The New Encyclopaedia Britannica, 15th Edition, Volume 11, pp. 535, 1994, (Tanagra)
Prepared for the Santa Barbara Museum of Art Docent Council by Terry David, March, 1995
Enhanced for the web by Loree Gold August 2005
Jean-Leon Gérôme, Working in Marble or The Artist Sculpting Tanagra (Le Travail du marbre or L'Artiste sculptant Tanagra),1890, Oil on canvas, 19'/ x 159/6 in. (50.5 x 39.5 cm), Dahesh Museum, 1995.104
COMMENTS
This complex self-portrait is a summation of Gérôme's remarkable career as both painter and sculptor. It is also a commemoration of his famous sculpture entitled Tanagra, 1890 (Musee d'Orsay, Paris), a nude personification of the ancient Greek city, who holds one of the small painted figurines that bestowed renown on the artisans of that city. Inspired by these figurines as well as by his own quest for realism, Gérôme delicately tinted the skin, hair, lips, and nipples of his marble, causing a sensation at the Salon of 1890. Like most 19th-century sculptors, he did not carve the marble himself but furnished professional marble cutters with a full-size plaster to use as a guide. It is this intermediate step that is depicted in Working in Marble, a title that refers to the overall creative process. Gerome portrays himself on a turn stand putting the finishing touches on the plaster version of Tanagra, carefully judging the accuracy of his work against the live model. He is in his second-floor painting studio (which could not have housed an unfinished marble of that size), described by a contemporary as a "splendid room, with its great sculptures and paintings, some still unfinished, and a famous collection of barbaric arms and costumes." Indeed, this painting includes many of these props-quiver, saddle, armor, drums, waterpipes, flag, textiles, masks used regularly by Gerome to enhance the authenticity of his Orientalist and classical scenes. It also contains several of his finished works: the Tanagra-inspired HoopDancer; Selene the moon goddess; and, most notably, his painting Pygmalion and Galatea. This latter image depicting marble transformed into flesh provides a mythological gloss on Gerome's own activity in Working in Marble, powerfully evoking the continuous interplay among painting and sculpture, reality and artifice, as well as the inherently theatrical nature of the artist's studio.

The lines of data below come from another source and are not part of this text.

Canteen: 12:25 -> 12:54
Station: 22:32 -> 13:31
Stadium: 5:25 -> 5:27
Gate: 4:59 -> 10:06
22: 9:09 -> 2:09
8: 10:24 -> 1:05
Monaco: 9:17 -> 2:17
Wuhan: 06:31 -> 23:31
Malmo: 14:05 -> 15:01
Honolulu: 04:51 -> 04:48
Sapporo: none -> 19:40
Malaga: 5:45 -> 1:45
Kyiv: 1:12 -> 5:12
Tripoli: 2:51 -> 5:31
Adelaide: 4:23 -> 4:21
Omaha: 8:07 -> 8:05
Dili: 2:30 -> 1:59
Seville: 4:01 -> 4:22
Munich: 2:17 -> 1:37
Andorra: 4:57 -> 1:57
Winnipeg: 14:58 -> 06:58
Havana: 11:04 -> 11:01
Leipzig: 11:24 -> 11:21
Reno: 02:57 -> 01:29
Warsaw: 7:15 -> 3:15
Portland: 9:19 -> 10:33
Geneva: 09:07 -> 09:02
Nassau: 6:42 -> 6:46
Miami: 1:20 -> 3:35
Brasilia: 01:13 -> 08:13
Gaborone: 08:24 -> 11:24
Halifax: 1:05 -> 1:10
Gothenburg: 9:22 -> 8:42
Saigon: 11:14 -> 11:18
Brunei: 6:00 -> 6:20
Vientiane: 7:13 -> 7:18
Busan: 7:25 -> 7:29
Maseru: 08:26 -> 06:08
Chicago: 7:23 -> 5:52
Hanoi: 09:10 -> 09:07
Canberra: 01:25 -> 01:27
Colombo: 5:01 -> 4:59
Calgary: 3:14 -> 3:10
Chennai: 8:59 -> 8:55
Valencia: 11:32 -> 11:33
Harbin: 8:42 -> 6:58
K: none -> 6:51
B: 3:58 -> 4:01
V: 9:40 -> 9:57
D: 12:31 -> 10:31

Transcribed from Highlights from the Dahesh Museum Collection
SBMA CURATORIAL LABELS
In 1878, at the age of fifty-four, the successful academic painter Gérôme took up sculpture. This
marble head depicts a female personification of Tanagra, a small village in Boetia, where, in
1870, excavations unearthed a set of terracotta figurines. These figurines were considered an
exciting affirmation of the practice of polychromy (painting or tinting) in ancient Greek and
Roman sculpture. Gérôme’s enthusiasm for the practice resulted in figures like this one, in which
the gleaming marble is given a disturbing realism through the coloring of the hair, eyes, and lips.
This head of Tanagra relates to a full-length seated figure holding a painted figurine in the style
of the excavated terracottas, completed by the artist in 1890.
- Ridley-Tree Reopening, 2021
This piece attests to a heated period of experimentation in the painter-turned-sculptor Gérôme’s studio in the 1890s: the coloring of a life-size, white marble figure personifying the ancient Greek city of Tanagra, a center once famed for its polychrome statuettes. This hand-tinted marble bust was a prelude to the artist’s subsequent exploration in colorofto of the full figure in three dimensions. Its rough, broken peripheries, create a jarring effect when juxtaposed with the seeming lifelikeness of its tinted flesh, triggering an uncanny viewing experience: as in a horror film, this dismembered fragment still palpitates with life.